La nostra vita prima di stanotte
In questo evolversi di situazioni, però, Baby continua a soffrire dei suoi difetti, che per quanto limati nel corso di quest'anno hanno ancora una volta condizionato la produzione: la visione scorre, ma per potersi lasciar prendere dagli avvenimenti è necessario essere il più in linea possibile con le problematiche adolescenziali, appesantite da una decadenza non necessaria e assolutamente ridondante in molte occasioni.
Le ingenuità nei dialoghi continuano a esistere, così come il dover necessariamente basare alcuni avvenimenti sul non detto, sul non spiegato: per non scadere nello scabroso e per non mostrare immagini che rischierebbero di compromettere la genuinità di base della serie, gli autori sorvolano su alcuni eventi, abbozzano maldestramente le scaramucce tra compagni di scuola e costringono lo spettatore a domandarsi cosa sia realmente accaduto. Baby, nel suo insieme, vuole trattare un argomento di cronaca, ma senza sporcarsi troppo le mani, restando in una comfort zone che non vuole esasperare l'esistenza delle baby squillo e quasi ridurre il fenomeno a un nulla.È palese che le intenzioni fossero quelle di emulare il roboante successo avuto da Tredici, almeno nella prima stagione, raccontando un'altra terribile sfaccettatura della vita adolescenziale, ma è pur vero che il tentativo è maldestro: Baby è esasperante, nel suo altalenare i rapporti tra i protagonisti, il loro precipitare in una voragine di perdizione e di pentimenti, risolti poi con una leggerezza quasi disarmante la mattina successiva.
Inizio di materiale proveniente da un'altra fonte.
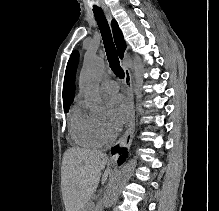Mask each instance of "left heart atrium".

Abbandonate le necessità di esaltare la lotta di classe, che nella prima stagione aveva messo Ludovica sotto l'occhio di bue, e confermate le intenzioni di mantenere sempre in maniera naif l'aspetto della prostituzione minorile, Baby resta una serie all'acqua di rose, con il suo stile. Che possa piacere è certo, che possa non piacere è altrettanto giustificato, a maggior ragione dinanzi a delle criticità obiettivamente visibili.
Baby 2 è una serie che potrebbe nascere con intenzioni documentaristiche di uno scandalo dei giorni nostri, ma sfocia nel raccontare la decadenza dell'adolescenza, in maniera morbosamente asfissiante. La regia e la fotografia soddisfano, così come le principali interpretazioni: a essere troppo traballante è l'insieme dei dialoghi, che scadono troppo spesso nella banalità. Dall'altro lato, però, c'è da sottolineare la capacità degli autori di creare il giusto pathos in alcune situazioni, a patto di avere ancora la sensibilità giusta, dettata dall'età esatta, nei confronti degli eventi sentimentali che caratterizzano l'adolescenza. Ancora una volta, però, ricordiamo che questo periodo di crescita non è necessariamente così dark e così cupo. C'è molto altro nella vita adolescenziale e il dover per forza raccontarne l'oscurità e i momenti dissacranti sta iniziando a diventare quasi stucchevole. Appuntamento intanto alla terza stagione, perché il cliffhanger del sesto episodio ce lo conferma in maniera abbastanza lampante.